## Exercise requirements
Go over the lines below, and when one contains the word "unserer", copy it.

----- Extracted information

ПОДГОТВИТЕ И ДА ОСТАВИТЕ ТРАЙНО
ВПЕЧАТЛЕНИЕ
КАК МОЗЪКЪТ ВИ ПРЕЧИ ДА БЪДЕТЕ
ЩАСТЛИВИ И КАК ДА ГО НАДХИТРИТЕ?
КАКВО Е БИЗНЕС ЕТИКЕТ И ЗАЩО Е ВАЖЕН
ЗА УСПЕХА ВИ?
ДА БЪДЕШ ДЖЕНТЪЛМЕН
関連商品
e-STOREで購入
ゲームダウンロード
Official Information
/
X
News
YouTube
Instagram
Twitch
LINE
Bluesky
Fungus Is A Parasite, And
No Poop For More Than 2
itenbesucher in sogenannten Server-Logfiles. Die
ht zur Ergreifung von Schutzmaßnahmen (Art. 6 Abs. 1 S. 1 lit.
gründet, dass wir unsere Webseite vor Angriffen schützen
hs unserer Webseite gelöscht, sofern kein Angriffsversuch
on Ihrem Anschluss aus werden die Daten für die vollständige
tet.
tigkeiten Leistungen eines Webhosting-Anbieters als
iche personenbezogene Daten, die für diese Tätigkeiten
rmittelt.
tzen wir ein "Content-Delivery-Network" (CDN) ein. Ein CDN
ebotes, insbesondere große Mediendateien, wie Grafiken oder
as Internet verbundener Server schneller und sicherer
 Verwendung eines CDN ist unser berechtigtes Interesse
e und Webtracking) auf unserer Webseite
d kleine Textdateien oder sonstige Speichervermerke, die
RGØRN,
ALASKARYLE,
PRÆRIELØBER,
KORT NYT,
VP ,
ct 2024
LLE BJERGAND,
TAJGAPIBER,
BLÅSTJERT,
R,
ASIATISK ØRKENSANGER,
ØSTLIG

----------

## The answer
hs unserer Webseite gelöscht, sofern kein Angriffsversuch
e und Webtracking) auf unserer Webseite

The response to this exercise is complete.